BTW, Piver and Nichols both died in small homemade plywood trimarans, not modern glass
cruising cats. I'm not sure of the details of Nichols' death, but Piver was using a
borrowed boat, and his friends were at the dock begging not to go in such a poorly built
boat. But it was his design, so as a matter of pride he sailed and was never seen again.
Remember, this thread started when you claimed tris were greatly superior to cats - you
just seemed to disprove it.
-jeff
"Simple Simon" <Pieman@Mincemeat.com> wrote in message
news:OTydnTDT7eXLZ5OiRTvUqg@terranova.net...

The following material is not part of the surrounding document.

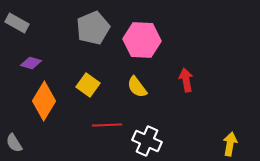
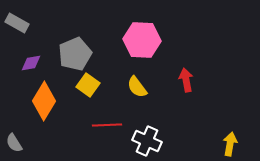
gray pentagon: moved 18 px left, 26 px down
purple diamond: rotated 25 degrees counterclockwise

> Here is irrefutable proof of the unsuitability of multihulls
> for world cruising. This is proof even lubbers understand
> because it involves insurance which is something all lubbers
> know and apparently love.
>
> **********************
>
> ". . . one can easily see why most experienced yachtsmen
> have a rather low opinion of multi-hulls generally, and why
> many members of Lloyd's Underwriters in particular have
> a very dim view of insuring multi-hulls for offshore voyages.

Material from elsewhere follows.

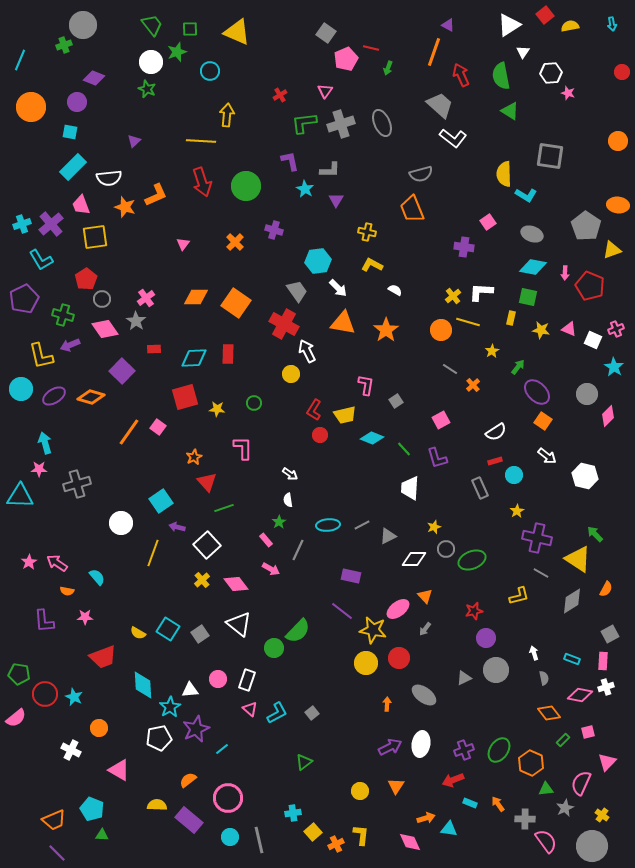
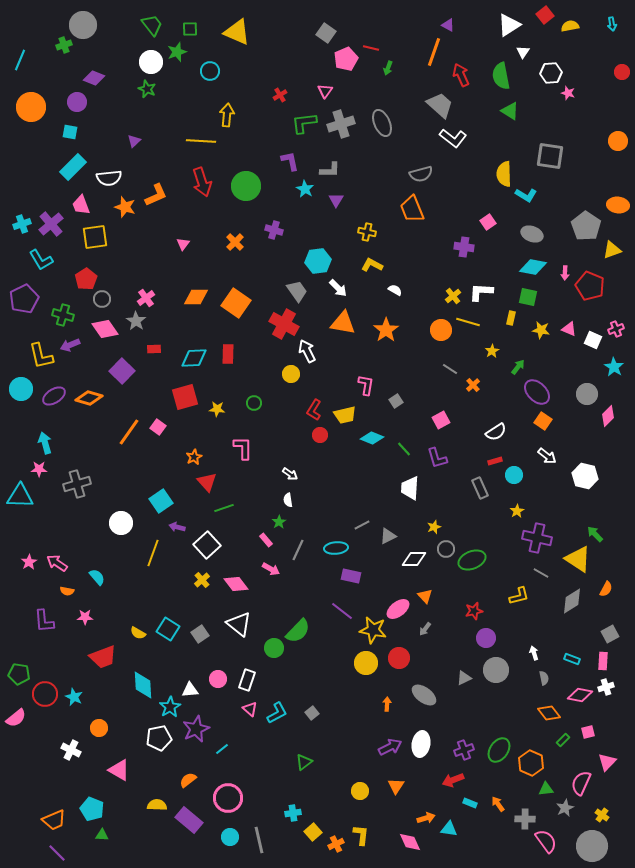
orange diamond at (91, 397): moved 2 px left, 1 px down
cyan ellipse at (328, 525): moved 8 px right, 23 px down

> It is worthy of note that as of this writing, we find Tom Follett,
> certainly one of the more experienced multi-hull sailors still
> with us, sitting up in Nova Scotia having a "lead mine"
> (a mono-hull with an extremely heavy lead keel) built for
> cruising.
>
> ". . . Many experienced multi-hull sailors today have a trapdoor
> in the wing section underneath the liferaft so that they can launch
> it even if the boat is completely upside down - not a bad idea,
> but it says little of their confidence in their own craft.
>
> " . . . Finally, for the last five years I have continually asked
> offshore multi-hull enthusiasts to name five experienced offshore
> cruisers with a fair amount of offfshore racing under their belts
> who have switched permanently from mono-hulls to multi-hulls.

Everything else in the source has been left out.